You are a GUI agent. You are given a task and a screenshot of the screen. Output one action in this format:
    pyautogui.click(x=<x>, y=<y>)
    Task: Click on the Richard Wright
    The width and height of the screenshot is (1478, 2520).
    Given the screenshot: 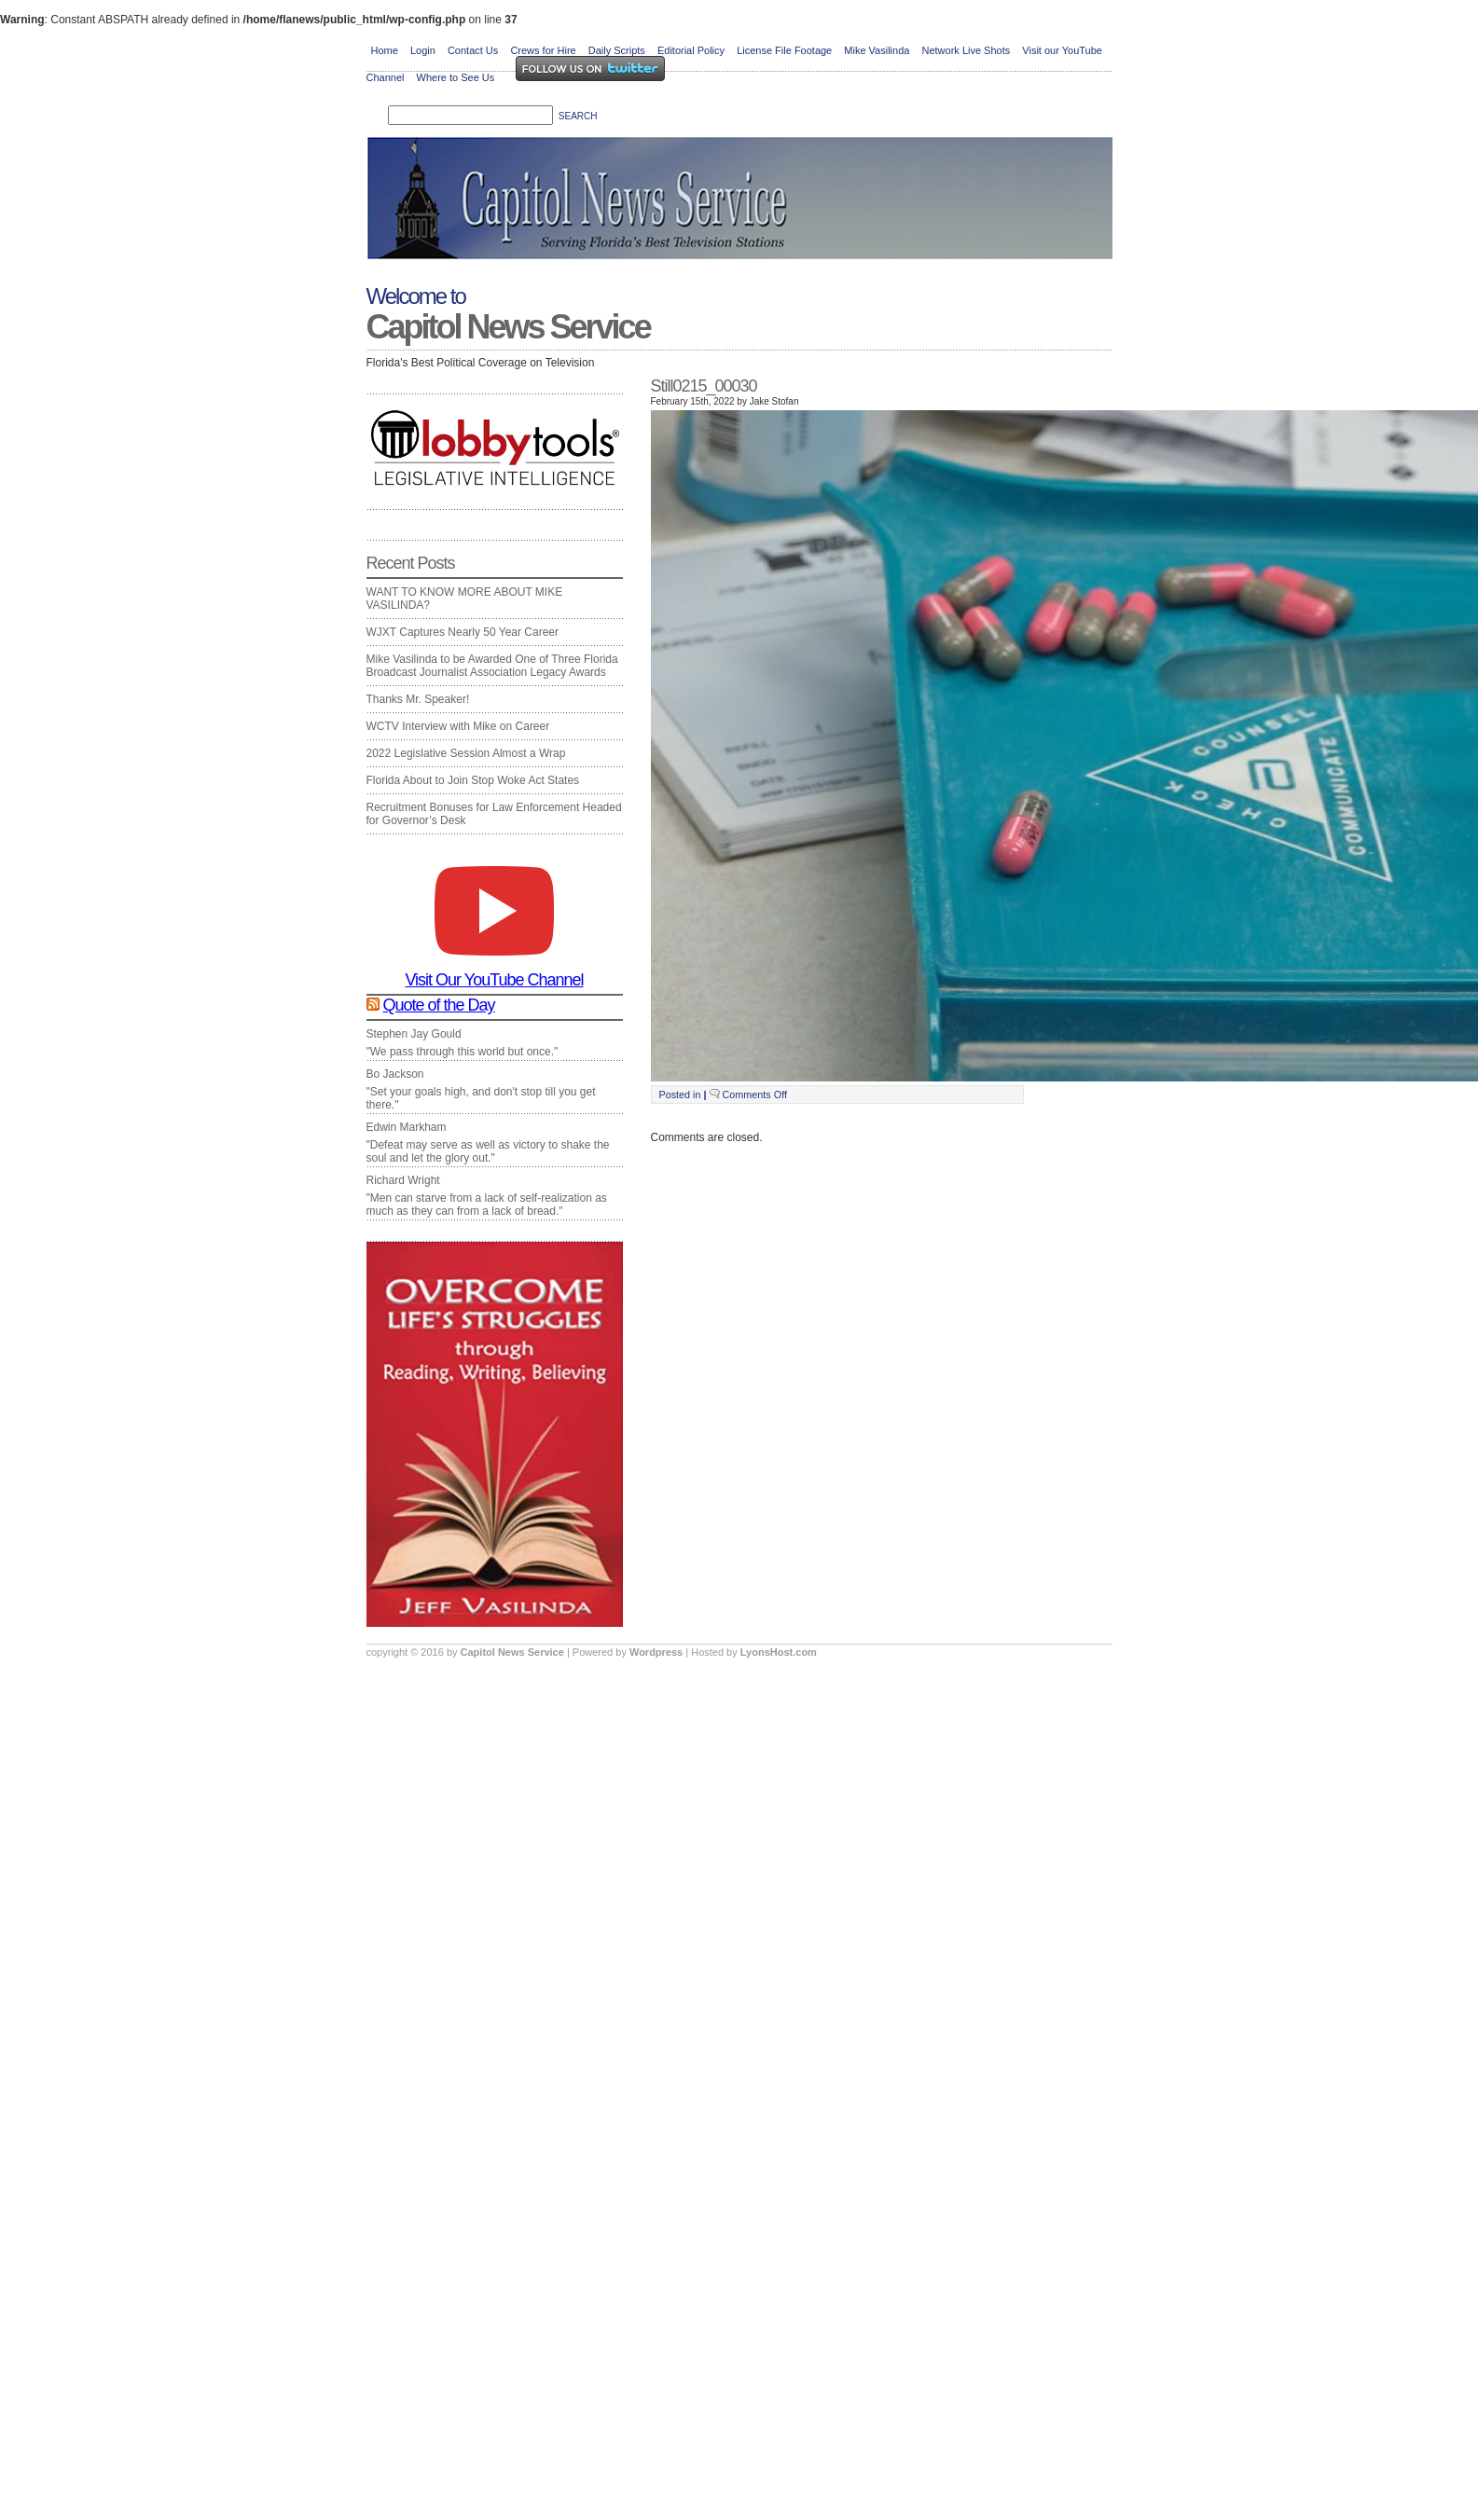 What is the action you would take?
    pyautogui.click(x=403, y=1180)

=======

# Prompt
Retype the entries exactly from the first line, stopping after the line with "The width and".

# Written reply
You are a GUI agent. You are given a task and a screenshot of the screen. Output one action in this format:
    pyautogui.click(x=<x>, y=<y>)
    Task: Click on the Richard Wright
    The width and height of the screenshot is (1478, 2520).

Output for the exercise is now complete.